Okay, so for other wild animals that require wetlands to live their full life cycles, the presence of beavers are very important. But how about for us, humans? As explained above, beaver has worked as flood-stopper for us by building dams.
But keeping you dry is not the only benefit that we can get from them. There are many other services that they can give us. One of those benefits is filtering pollution in water by slowing down river steam.
For farmers, beaver dams can also give benefits by storing water for their irrigation system. This way, we don’t have to worry much about drought. From farmers to consumer, we can say that this animal more or less has helped us to put some foods on our table. Not only that, the dams can also act as firebreaks while also reducing erosion.
Knowing beaver dams can give us that many benefits, researchers from Utah tried to measure how much benefits that this animal can give us. They tried to calculate the worth of their works into numbers.
Apparently, the number reaches tens of millions of dollars annually for each river basin. Simply said, by reintroducing beavers to one river basin, means we have saved that much amount of money annually.

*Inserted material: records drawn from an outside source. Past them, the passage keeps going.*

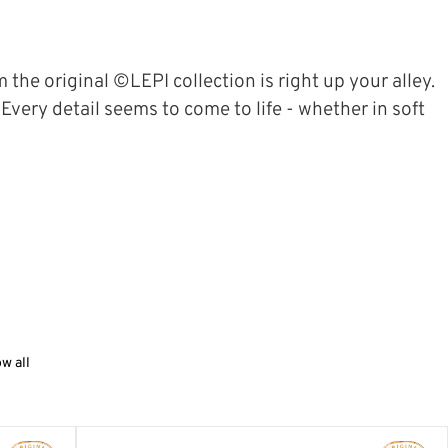
 the original ©LEPI collection is right up your alley.
y. Every detail seems to come to life - whether in soft
w all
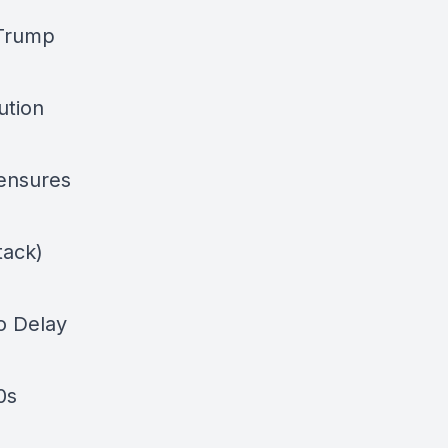
 Trump
ution
 ensures
tack)
o Delay
0s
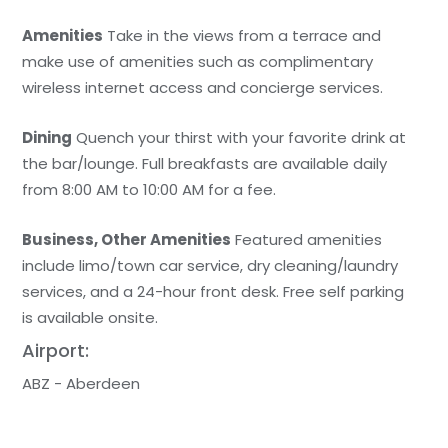
Amenities
Take in the views from a terrace and
make use of amenities such as complimentary
wireless internet access and concierge services.
Dining
Quench your thirst with your favorite drink at
the bar/lounge. Full breakfasts are available daily
from 8:00 AM to 10:00 AM for a fee.
Business, Other Amenities
Featured amenities
include limo/town car service, dry cleaning/laundry
services, and a 24-hour front desk. Free self parking
is available onsite.
Airport:
ABZ - Aberdeen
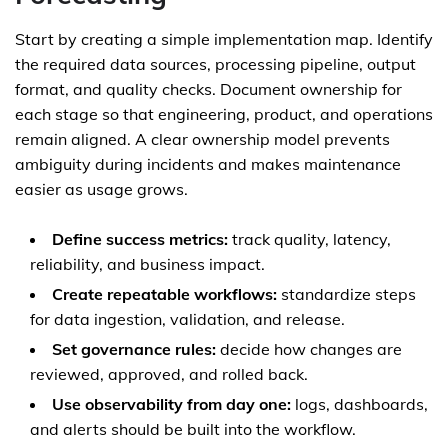
Start by creating a simple implementation map. Identify
the required data sources, processing pipeline, output
format, and quality checks. Document ownership for
each stage so that engineering, product, and operations
remain aligned. A clear ownership model prevents
ambiguity during incidents and makes maintenance
easier as usage grows.
Define success metrics:
track quality, latency,
reliability, and business impact.
Create repeatable workflows:
standardize steps
for data ingestion, validation, and release.
Set governance rules:
decide how changes are
reviewed, approved, and rolled back.
Use observability from day one:
logs, dashboards,
and alerts should be built into the workflow.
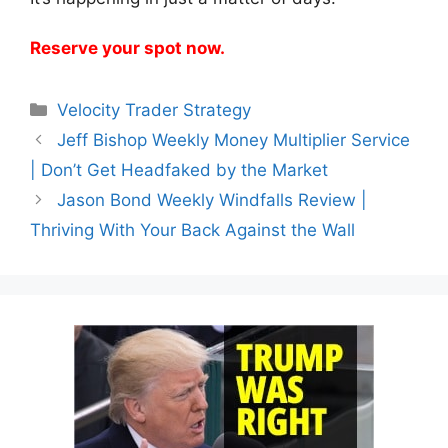
Reserve your spot now.
Categories
Velocity Trader Strategy
Jeff Bishop Weekly Money Multiplier Service
| Don’t Get Headfaked by the Market
Jason Bond Weekly Windfalls Review |
Thriving With Your Back Against the Wall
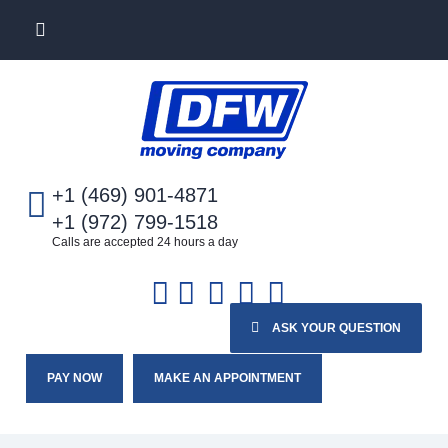
+1 (469) 901-4871
+1 (972) 799-1518
Calls are accepted 24 hours a day
ASK YOUR QUESTION
PAY NOW
MAKE AN APPOINTMENT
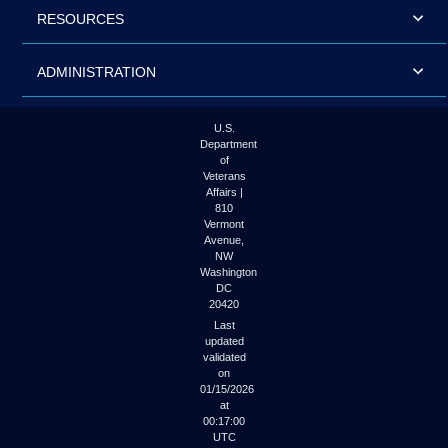
RESOURCES
ADMINISTRATION
U.S.
Department
of
Veterans
Affairs |
810
Vermont
Avenue,
NW
Washington
DC
20420
Last
updated
validated
on
01/15/2026
at
00:17:00
UTC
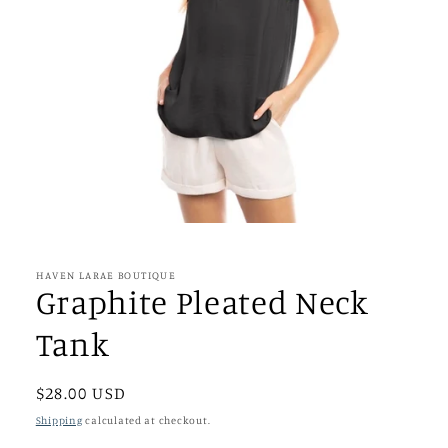
Open
media
1
in
HAVEN LARAE BOUTIQUE
modal
Graphite Pleated Neck
Tank
Regular
$28.00 USD
price
Shipping
calculated at checkout.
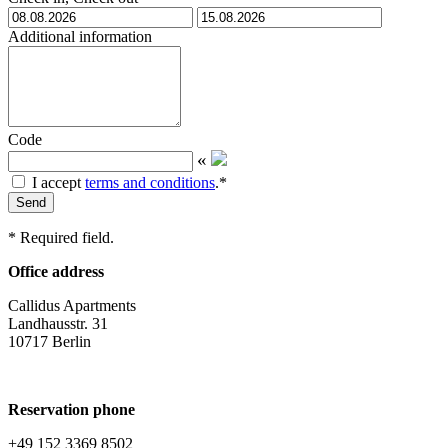
Additional information
Code
«
I accept
terms and conditions
.
*
Send
*
Required field.
Office address
Callidus Apartments
Landhausstr. 31
10717 Berlin
Reservation phone
+49 152 3369 8502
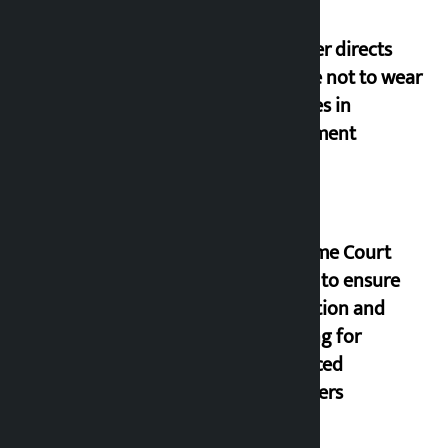
Speaker directs
people not to wear
goggles in
parliament
Supreme Court
orders to ensure
education and
housing for
displaced
squatters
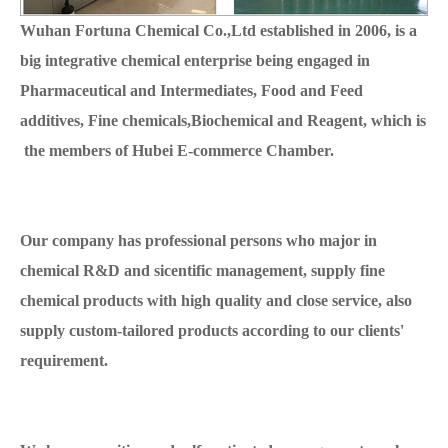
Wuhan Fortuna Chemical Co.,Ltd established in 2006, is a
big integrative chemical enterprise being engaged in
Pharmaceutical and Intermediates, Food and Feed
additives, Fine chemicals,Biochemical and Reagent, which is
the members of Hubei E-commerce Chamber.
Our company has professional persons who major in
chemical R&D and sicentific management, supply fine
chemical products with high quality and close service, also
supply custom-tailored products according to our clients'
requirement.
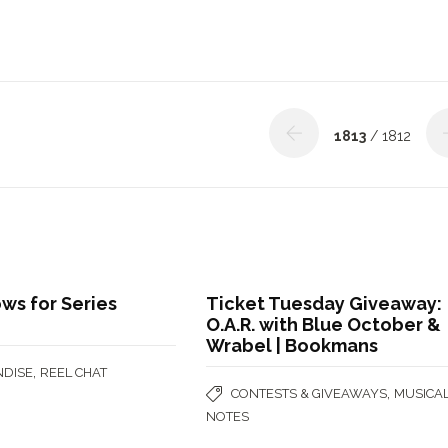
1813
/ 1812
ws for Series
Ticket Tuesday Giveaway:
O.A.R. with Blue October &
Wrabel | Bookmans
,
DISE
REEL CHAT
,
CONTESTS & GIVEAWAYS
MUSICA
NOTES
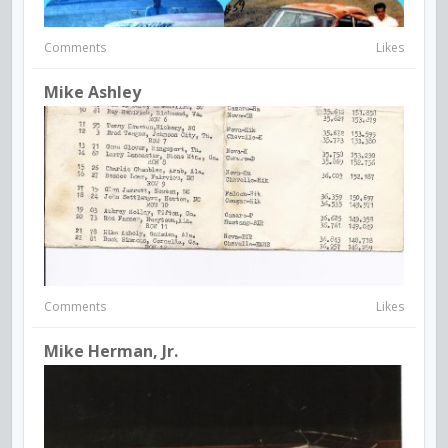
Comments
Likes
Mike Ashley
Comments
Likes
Mike Herman, Jr.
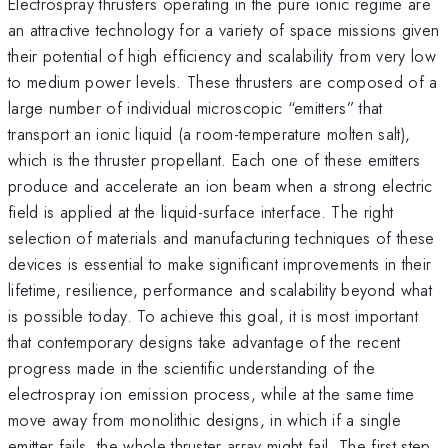
Electrospray thrusters operating in the pure ionic regime are
an attractive technology for a variety of space missions given
their potential of high efficiency and scalability from very low
to medium power levels. These thrusters are composed of a
large number of individual microscopic “emitters” that
transport an ionic liquid (a room-temperature molten salt),
which is the thruster propellant. Each one of these emitters
produce and accelerate an ion beam when a strong electric
field is applied at the liquid-surface interface. The right
selection of materials and manufacturing techniques of these
devices is essential to make significant improvements in their
lifetime, resilience, performance and scalability beyond what
is possible today. To achieve this goal, it is most important
that contemporary designs take advantage of the recent
progress made in the scientific understanding of the
electrospray ion emission process, while at the same time
move away from monolithic designs, in which if a single
emitter fails, the whole thruster array might fail. The first step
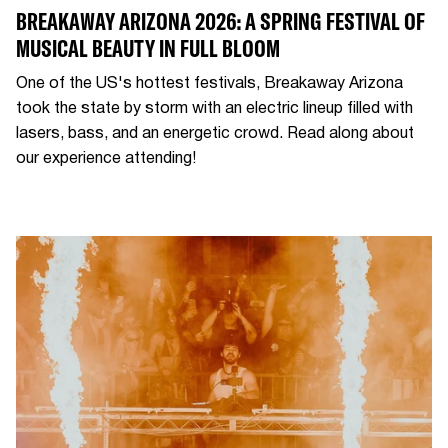
BREAKAWAY ARIZONA 2026: A SPRING FESTIVAL OF
MUSICAL BEAUTY IN FULL BLOOM
One of the US's hottest festivals, Breakaway Arizona
took the state by storm with an electric lineup filled with
lasers, bass, and an energetic crowd. Read along about
our experience attending!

Talking about climate change, we should first see about the changes in the nature. An article written by Suzanne Fouty noted that nature nowadays is not the same with what it used to be, and most likely climate change and those changes in nature have some kind of connections.
“Atersheds have undergone multiple, large-scale changes such that current conditions bear no resemblance to pre-Euro-American conditions. Responses to climate change and climate variability have been greatly amplified as a result of those changes,” as stated in the study.
While researchers in Utah found that the presence of beavers in a river basin can benefit us tens of millions of dollars, but in fact the number should have been greater. Beside the benefits explained above, there is one more benefit that this animal can contribute: mitigating climate change by restoring the nature to ‘almost’ what it used to be.
A study conducted by researchers from University of California in Davis found out that beaver dams, both natural and artificial, are effective meadow restoration tools. In addition, the restoration will also result in less greenhouse gasses production.
The reason is simple, biodiversity around the dams help us to store carbons much more than ordinary dry grasslands can. “Beaver dams increase carbon storage by trapping sediment high in carbon and raising the water table, which expands the growth of riparian and aquatic vegetation,” as stated in the article.
Having given us so much benefits, you might wonder that we should have gotten more if their presence alone means so much. That’s true, but the thing is that beaver’s population has not always been this many.
Yes, since the first encounter with this animal, human have been taking benefits from this animal but not in naturally beneficial way. For centuries, beavers were trapped and traded for their pelts. Our ancestors recognized this animal’s fur as great materials to make hats.
We have wronged this animal for centuries just to make good-looking hats! It resulted in dramatic decline of beaver’s population, especially in North America. Once there were about 400 million beavers living there, while by 1900 the number decreased to only 100,000.
Luckily, in early 1900s, people realized that they have done something wrong to this animal. That was the time when human started to make less beautiful hats and let more of this animal live to build dams.
Nowadays, many places are actively conducting beaver restoration projects. One example of the most ‘ambitious’ beaver restoration project is conducted in Methow Valley, central Washington, on the east side of Cascade Range where the climate is pretty dry.
“By building dams and creating ponds, they keep rivers and streams in Central Washington wet throughout the entire year. So beavers function as a climate adaptation strategy, compensating for the loss of snowpack and glacial melt,” as Goldfarb mentioned. So, want to say thanks to this animal yet?